Both oil and Bitcoin prices have taken a massive hit over the past week, as coronavirus fears have pulled the plug on economic growth. Oil prices dropped a staggering 5% to close the week at a 14-month low, and Bitcoin declined nearly 20% in the same term.
Some analysts, however, believe that the market for both these commodities will return rapidly, as fears subside. The bounce in value could produce a rapid increase in values, as investors buy in at ‘cheap’ prices.
Oil Supply and Bitcoin Demand
The supply and demand curve for oil has been largely responsible for the depressed values. As international travel has collapsed, demand for crude has fallen in like measure. Because of the massively reduced travel needs, the international sales market has reduced as well.
Further, imposed quarantines in China and other nations have led to a greatly reduced demand for gasoline.
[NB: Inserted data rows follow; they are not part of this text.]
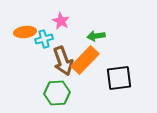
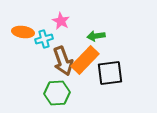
orange ellipse: moved 2 px left; rotated 15 degrees clockwise
black square: moved 9 px left, 5 px up
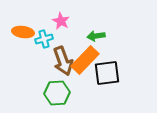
black square: moved 3 px left
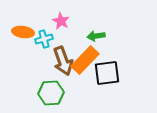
green hexagon: moved 6 px left
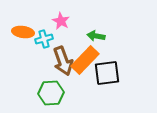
green arrow: rotated 18 degrees clockwise
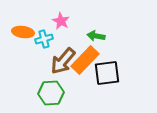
brown arrow: rotated 60 degrees clockwise
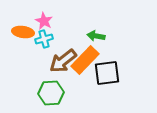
pink star: moved 17 px left
brown arrow: rotated 12 degrees clockwise
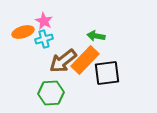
orange ellipse: rotated 25 degrees counterclockwise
Such restrictions, taken together with the reduced demand in airline travel, have left supply grossly high, driving prices rapidly down.
Bitcoin has also seen substantial price reductions, largely due to the coronavirus issues as well. As markets have declined, Bitcoin’s safe-haven asset status has been called into question.
Waiting for a Bounce
However, according to analysis from oil experts, the price of these commodities could rapidly increase as fears subside. The current pricing, based on the potential for increased demand, could be vastly oversold, making the commodities ‘cheap’ by comparison.
Such an increase is precisely what Sukrit Vijayakar, director of energy consultancy Trifecta sees as well. Vijayakar told CNBC: ‘I’m optimistic we should see some positive news by mid next week at the latest. Subsequently, the sudden drop in demand will rise back just as suddenly, to at least 75% to 90% of prior levels.
Should the market move quickly to the positive, the result could be a massive increase. It could coincide with a substantial short squeeze as well.